The original TrueView was built “on the promise that you’ll only pay when someone chooses to watch your video ad”, prioritised showing audiences videos that would pique their curiosity, and allowed viewers to skip an ad after 5 seconds, billing advertisers for what they agreed a view was worth. According to YouTube’s blog, the product has now been enhanced to allow buying by CPM.

The key difference is that TrueView for reach “brings our popular in-stream format built on user choice together with the simplicity of CPM buying.” As such, the new product is designed to simplify buying, with a view to growing awareness across a broad swath of consumers.

In an internal YouTube study, taken in July 2017, of 84 beta-tested TrueView for reach campaigns, the company found that 90% drove an average lift in ad recall of almost 20%.

In addition, launch partners including Samsung, Pepsi, and Under Armour endorsed the new system, with particular emphasis on “engaged reach.”

“We use TrueView to drive engaged reach,” said Jim Mollica, SVP Digital Marketing and Media at Under Armour. “For us, frequency is the core driver of impact, and bumpers consistently enable this with a high degree of efficiency and proven impact.”

AdAge, meanwhile, likened the product to traditional, linear TV, in that an impression will still cost advertisers even if a viewer presses skip. Of course, AdAge noted that YouTube’s offer is not limited to CPM-based buying, though it echoes criticisms that have dogged both Facebook and Google for some time: that certain metrics go unreported. For instance, the number of people skipping video ads has never been made clear.

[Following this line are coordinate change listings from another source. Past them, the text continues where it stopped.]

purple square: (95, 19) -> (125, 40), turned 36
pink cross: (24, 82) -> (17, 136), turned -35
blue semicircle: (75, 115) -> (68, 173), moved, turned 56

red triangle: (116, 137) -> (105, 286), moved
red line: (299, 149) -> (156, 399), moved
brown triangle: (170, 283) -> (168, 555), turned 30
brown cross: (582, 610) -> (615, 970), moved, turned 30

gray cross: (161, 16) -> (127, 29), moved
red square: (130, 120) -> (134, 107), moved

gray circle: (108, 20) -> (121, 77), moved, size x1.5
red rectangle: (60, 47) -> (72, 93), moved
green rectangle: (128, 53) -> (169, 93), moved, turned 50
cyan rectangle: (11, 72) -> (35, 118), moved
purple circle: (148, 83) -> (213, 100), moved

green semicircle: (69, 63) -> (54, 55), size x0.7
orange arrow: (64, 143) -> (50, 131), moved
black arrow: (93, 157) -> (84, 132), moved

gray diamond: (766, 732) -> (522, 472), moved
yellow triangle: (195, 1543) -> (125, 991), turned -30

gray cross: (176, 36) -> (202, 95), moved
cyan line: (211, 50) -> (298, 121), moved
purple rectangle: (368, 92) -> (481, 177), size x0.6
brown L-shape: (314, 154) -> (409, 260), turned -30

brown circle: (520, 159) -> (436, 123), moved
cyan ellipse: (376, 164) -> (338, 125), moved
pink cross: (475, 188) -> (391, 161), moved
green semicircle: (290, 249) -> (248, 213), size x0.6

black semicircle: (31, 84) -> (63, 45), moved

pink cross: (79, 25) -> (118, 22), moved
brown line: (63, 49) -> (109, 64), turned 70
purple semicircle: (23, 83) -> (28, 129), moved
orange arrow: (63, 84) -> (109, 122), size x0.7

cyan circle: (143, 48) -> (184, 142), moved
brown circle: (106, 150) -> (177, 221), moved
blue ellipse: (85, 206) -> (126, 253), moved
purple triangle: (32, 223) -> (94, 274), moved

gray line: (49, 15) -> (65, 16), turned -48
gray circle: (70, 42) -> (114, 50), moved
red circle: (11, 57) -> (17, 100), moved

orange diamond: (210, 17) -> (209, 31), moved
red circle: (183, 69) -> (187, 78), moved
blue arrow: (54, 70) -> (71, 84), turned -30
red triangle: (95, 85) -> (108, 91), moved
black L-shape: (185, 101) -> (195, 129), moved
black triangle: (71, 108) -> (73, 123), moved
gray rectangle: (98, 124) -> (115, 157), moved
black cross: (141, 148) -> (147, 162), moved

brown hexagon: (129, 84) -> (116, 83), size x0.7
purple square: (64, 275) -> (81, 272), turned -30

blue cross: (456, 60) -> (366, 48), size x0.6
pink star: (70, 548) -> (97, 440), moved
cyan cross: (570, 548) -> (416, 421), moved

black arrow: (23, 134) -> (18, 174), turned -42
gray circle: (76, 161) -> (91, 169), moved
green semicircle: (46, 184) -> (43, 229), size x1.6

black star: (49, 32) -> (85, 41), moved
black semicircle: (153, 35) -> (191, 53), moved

TrueView for reach joins TrueView for action, as an extension of the company’s offer, to drive both marketing outcomes and now reach.

“It looks like they made the calculation that with so many people skipping the ads, they'll make more revenue charging on a cost-per-impression basis rather than giving away five seconds of free branding,” said Jim Nail, principal analyst of marketing at Forrester.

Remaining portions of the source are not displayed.